Market Update: June 5, 2017

MarketUpdate_header

Last Week’s Market Activity

  • Solid Friday and holiday-shortened week for stocks… and more record highs. S&P 500 gained +0.36% on Friday, +0.96% for the week to end at a record high (2439.07). Nasdaq led major averages Friday (+0.94%) and for the week (+1.54%). Small caps beat mid and large (Russell indexes).
  • Tech drove Friday’s gains, led by semis and software. Financials hit by lower rates and yield curve flattening post jobs miss. Energy was the biggest decliner on falling oil prices.
  • Weaker dollar helped COMEX gold Friday (+0.8%) but not WTI crude oil (-1.4%)
  • 10-year yield dipped 0.06% to 2.15%, lowest closing level of 2017 and lowest since just after the election
  • Friday miss on U.S. nonfarm payrolls unlikely to sway Fed next week (details below)
  • Defensive tilt to weekly performance. Telecom topped weekly sector rankings, followed by healthcare. Oil fell > 4%; 10-year Treasury yield dropped 0.10%.

Overnight & This Morning

  • Stocks in Asia mostly lower amid relatively light news
  • In Europe, shares down (Euro Stoxx 600 -0.2%), continuing Friday slide
  • Weak sentiment after more terrorist attacks in London over the weekend
  • Euro up 0.3% to $1.12
  • Commodities – Mostly lower, led by weakness in industrial metals and energy, with WTI oil near $47/bbl. COMEX gold (0.3%) adding to Friday’s gains at $1283, copper (-0.7%)
  • U.S. stock, Treasury yields up slightly.
  • U.S. dollar mixed vs major currencies

MacroView_header

Key Insights

  • Goldilocks environment. Steady but not booming job gains and inflation leveling off suggests economy is not too hot, not too cold.
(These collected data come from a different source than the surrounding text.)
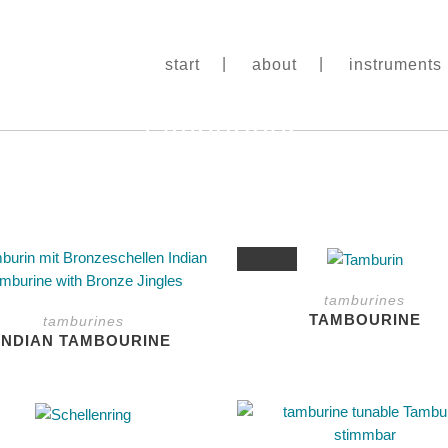
start
about
instruments
tamburines
This
SALE
product
tamburines
has
TAMBOURINE
tamburines
multiple
INDIAN TAMBOURINE
variants.
The
options
This
may
product
be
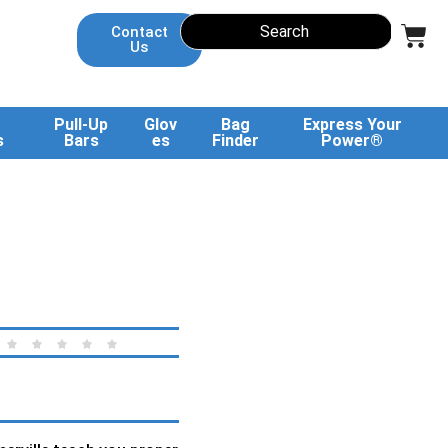
Contact
Us
Pull-Up
Glov
Bag
Express Your
s
Bars
es
Finder
Power®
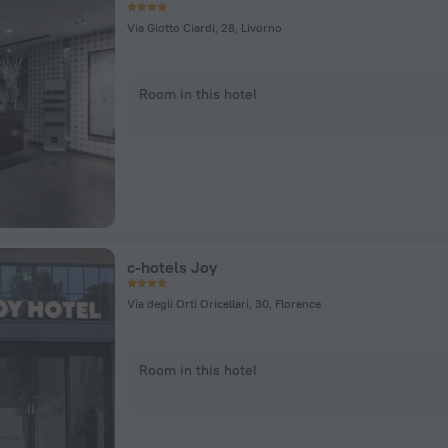
Via Giotto Ciardi, 28, Livorno
Room in this hotel
c-hotels Joy
Via degli Orti Oricellari, 30, Florence
Room in this hotel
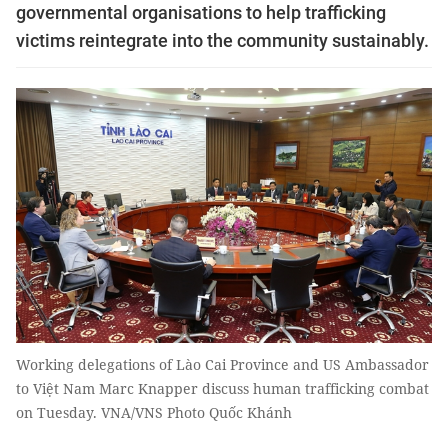
governmental organisations to help trafficking
victims reintegrate into the community sustainably.
Working delegations of Lào Cai Province and US Ambassador
to Việt Nam Marc Knapper discuss human trafficking combat
on Tuesday. VNA/VNS Photo Quốc Khánh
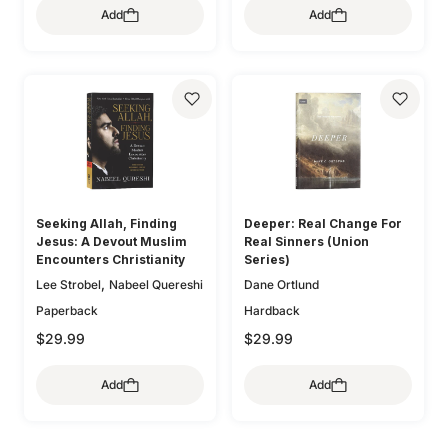
,
Lee Tankersley
Donna
Add
Add
,
,
O'Donnell
Bryan Chapell
,
Thoennes
Michele Bennett
,
,
Mike Bullmore
Drew Hunter
,
,
Walton
Mary A. Kassian
,
Gary Millar
Philip Graham
,
Claire Smith
Kristen
,
Ryken
Graeme
,
,
Wetherell
Jani Ortlund
,
,
Goldsworthy
Colin S. Smith
,
Kathleen Nielson
Starr
,
,
Greg Gilbert
Ryan Kelly
,
,
Meade
Robert A. Peterson
,
Dane Ortlund
Paul E. Miller
,
Mary Willson Hannah
Geoff
,
,
Allen
Colleen McFadden
,
Carolyn Arends
Dane
,
,
Ortlund
Lydia Brownback
Seeking Allah, Finding
Deeper: Real Change For
Joni Eareckson Tada
Jesus: A Devout Muslim
Real Sinners (Union
Encounters Christianity
Series)
,
Lee Strobel
Nabeel Quereshi
Dane Ortlund
Paperback
Hardback
$29.99
$29.99
Add
Add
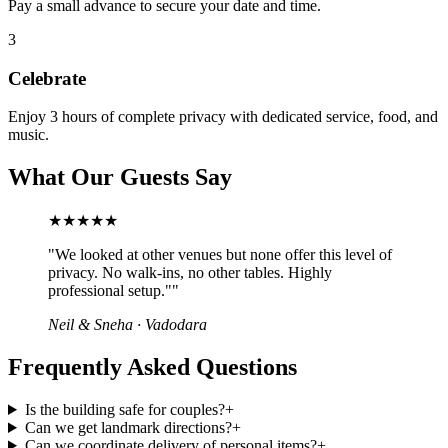
Pay a small advance to secure your date and time.
3
Celebrate
Enjoy 3 hours of complete privacy with dedicated service, food, and
music.
What Our Guests Say
★★★★★
"
We looked at other venues but none offer this level of
privacy. No walk-ins, no other tables. Highly
professional setup."
"
Neil & Sneha
·
Vadodara
Frequently Asked Questions
Is the building safe for couples?
+
Can we get landmark directions?
+
Can we coordinate delivery of personal items?
+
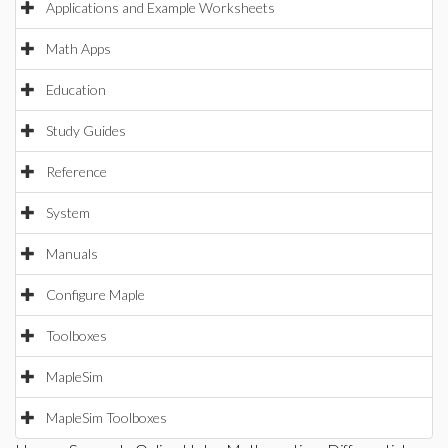
Applications and Example Worksheets
Math Apps
Education
Study Guides
Reference
System
Manuals
Configure Maple
Toolboxes
MapleSim
MapleSim Toolboxes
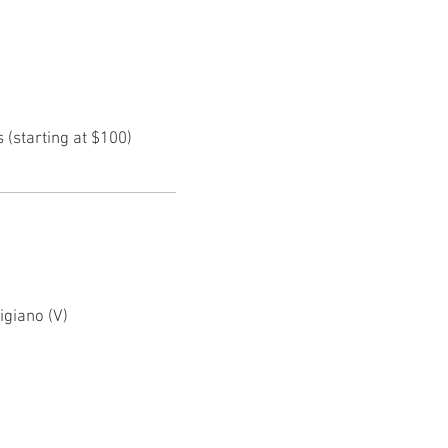
(starting at $100)
igiano (V)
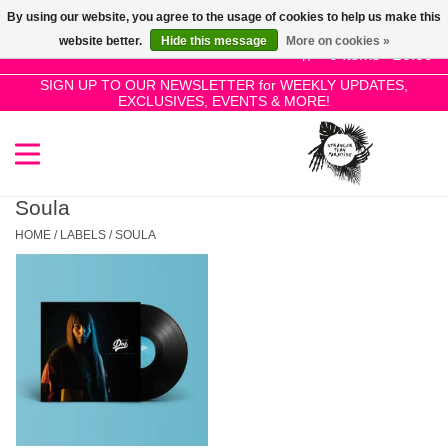
By using our website, you agree to the usage of cookies to help us make this
Use
website better.
Hide this message
More on cookies »
the
0 Items - £0.00
up
SIGN UP TO OUR NEWSLETTER for WEEKLY UPDATES,
Home
EXCLUSIVES, EVENTS & MORE!
and
down
arrows
SALE!
to
select
Soula
New Releases
a
HOME
/
LABELS
/
SOULA
result.
Press
Pre-Orders
enter
to
Restocks
go
to
the
Genres
selected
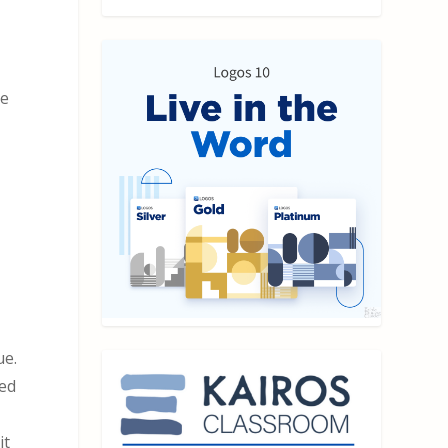
ve
ue.
sed
it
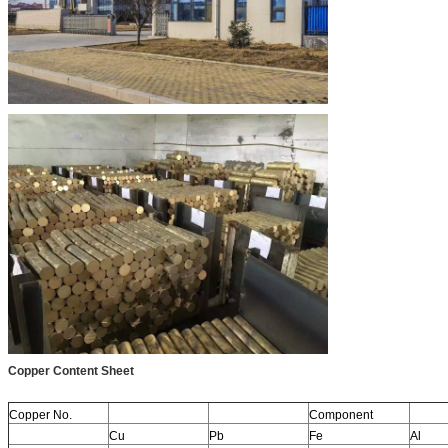
Copper Content Sheet
Copper No.
Component
Cu
Pb
Fe
Al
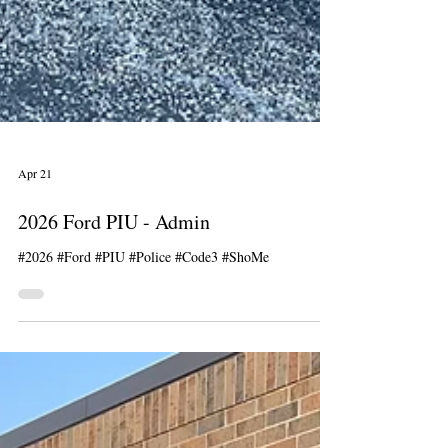
Apr 21
2026 Ford PIU - Admin
#2026 #Ford #PIU #Police #Code3 #ShoMe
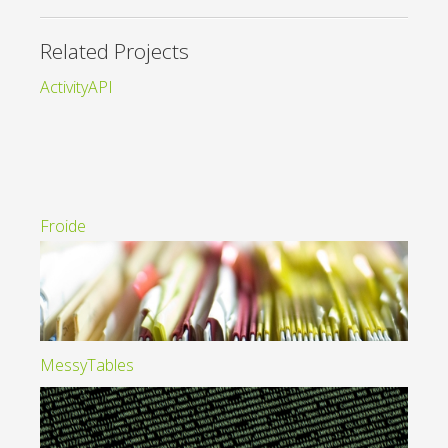
Related Projects
ActivityAPI
Froide
MessyTables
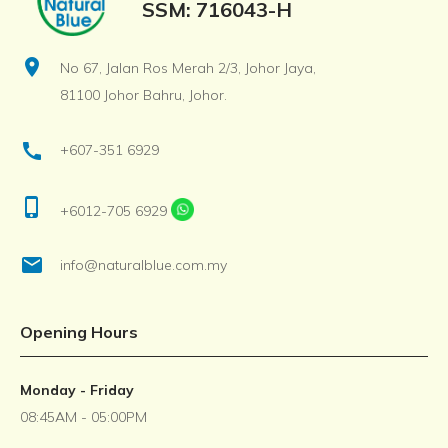
SSM: 716043-H
location_on
No 67, Jalan Ros Merah 2/3, Johor Jaya,
81100 Johor Bahru, Johor.
call
+607-351 6929
phone_iphone
+6012-705 6929
email
info@naturalblue.com.my
Opening Hours
Monday - Friday
08:45AM - 05:00PM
Wage gains are benign-average hourly earnings +2.5% YoY in Friday’s May jobs report. We’ve seen a mixed set of data recently: soft Q1 GDP, Q2 tracking near +3%, and earnings looking good. The Fed Beige Book cited most Fed districts continue to expand at a modest or moderate pace. Sounds like Goldilocks.
  • Any concern that the Fed may be behind the curve are misplaced, at least for now. The market is only pricing in a 44% chance of another rate hike in 2017 (after one in June), and just one hike in 2018.
  • An expensive stock market can stay expensive. The 17.7 times forward price-to-earnings (P/E) multiple, where it stood in early 2015, is more reasonable than the trailing PE (20.7) for the S&P 500 but is still at the high end of the historical range. We reiterate valuations are not good predictors of near-term stock market moves, an important message for clients.

Macro Notes

  • Jobs miss doesn’t mean Fed pause. The economy added 138K new jobs in May, well below consensus expectations of 185K, with additional downward revisions for March and April; unemployment rate edged lower to 4.3% from 4.4% on lower labor participation rate. The report may give the Fed some pause, but given the overall backdrop a June hike remains far more likely than not.
  • The China Caixin Manufacturing PMI index was below 50 when reported last week, but overnight the services PMI was 52.8, much better than last month’s 51.5. The overall composite number of 51.5 suggests a continued, but slowing, expansion in the Chinese economy. We expect the government to continue to try to reduce leverage in the economy, but not to engage in any major reforms until after the Communist Party meeting this fall.

MonitoringWeek_header

  • Politics and central banks highlight the week ahead. Politics and central banks highlight the coming week, with Thursday, June 8 of particular importance as it brings the U.K. general election, the European Central Bank (ECB) meeting, and testimony of former FBI Director James Comey. Data of note in the U.S. includes durable goods and Services Institute for Supply Management (ISM). Overseas, Eurozone and Japan Gross Domestic Product (GDP), and Chinese inflation and money supply data are due out.

Monday

  • Nonfarm Productivty (Q1)
  • Unit Labor Costs (Q1)
  • ISM Non-Mfg. Composite (May)
  • Factory Orders (Apr)
  • Durable Goods Orders (Apr)
  • Cap Goods Shipments & Orders (Apr)
  • UK: Markit/CIPS UK Services PMI

Tuesday

  • Eurozone: Markit Eurozone Services PMI (May)

Wednesday

  • Eurozone: GDP (Q1)
  • Japan: GDP (Q1)
  • Japan: Current Account Balance (Apr)
  • Japan: Trade Balance (Apr)

Thursday

  • Germany: Industrial Production (Apr)
  • UK: General Election, 2017
  • ECB: Draghi
  • Japan: Machine Tool Orders (May)
  • China: CPI & PPI (May)

Friday

  • Wholesale Sales & Inventories (Apr)
  • France: Industrial Production (Apr)
  • UK: Industrial Production (Apr)
  • UK: Trade Balance (Apr)
  • China: Money Supply and New Yuan Loans (May)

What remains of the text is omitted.